Concernant la demande de Xavier D., il ne saurait être reproché à la Sasu Eco Bati bois de ne pas s'être acquitté des redevances dues immédiatement et d'avoir engagé un recours contre sa condamnation en paiement et en fixation de créance, dès lors qu'elle a obtenu la réduction des montants sollicités et qu'elle alléguait de la nullité du contrat de redevance. Par ailleurs, la résistance a une action en justice constitue un droit et ne dégénère en abus pouvant donner lieu à réparation que s'il constitue un acte de malice ou de mauvaise foi insuffisamment caractérisé en l'espèce.
La demande reconventionnelle en dommages et intérêts pour résistance abusive présentée par Xavier D. doit être rejetée.

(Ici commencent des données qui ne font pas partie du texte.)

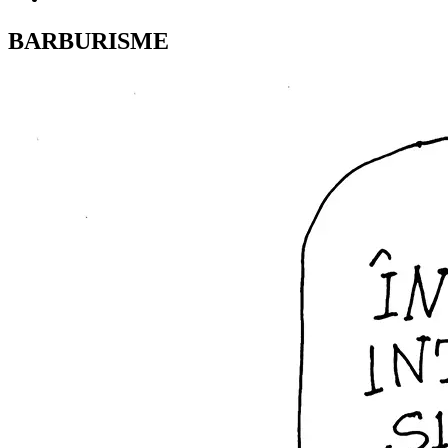
BARBURISME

- sur les demandes accessoires :
La SASU Eco Bati Bois qui succombe pour l'essentiel supportera les dépens d'appel et versera 1.500 euros à Xavier D. en application de l'article 700 du cpc.
PAR CES MOTIFS :
La Cour, après en avoir délibéré, statuant publiquement par mise à disposition au greffe, par arrêt réputé contradictoire et en dernier ressort,
- déclare l'appel recevable
- infirme le jugement, mais seulement en ce qu'il a :
* fixé au passif du redressement judiciaire de la société Eco Bati Bois la somme de 139 044,29 euros à titre de créance au profit de Monsieur D. ;
* condamné la société Eco Bati Bois à payer à Monsieur D. la somme de 14.202,73 euros ;
* dit que la société Eco Bati Bois devra procéder à ses frais à la radiation de la licence portant sur la marque Prefaland au registre national des marques sous astreinte de 100 euros par jour de retard passé le délai d'un mois à compter de la signification du présent jugement et pour une durée de 3 mois ;
Et statuant à nouveau sur les chefs infirmés, et y ajoutant,
- fixe au passif du redressement judiciaire de la société Eco Bati Bois la somme de 86.937,12 euros ttc à titre de créance au profit de Xavier D. ;
- condamne la société Eco Bati Bois à payer à Xavier D. la somme de 1.174,39 euros ttc euros ;
- dit que la société Eco Bati Bois devra procéder à ses frais à la radiation de la licence portant sur la marque Prefaland au registre national des marques sous astreinte de 50 euros par jour de retard passé le délai d'un mois à compter de la signification du présent arrêt et pour une durée de 3 mois ;
- confirme le jugement pour le surplus
- déboute les parties de leurs autres demandes
- condamne la SASU Eco Bati Bois aux dépens d'appel
Vu l'article 700 du code de procédure civile,
- condamne la SASU Eco Bati Bois à payer à Xavier D. la somme de 1.500 euros.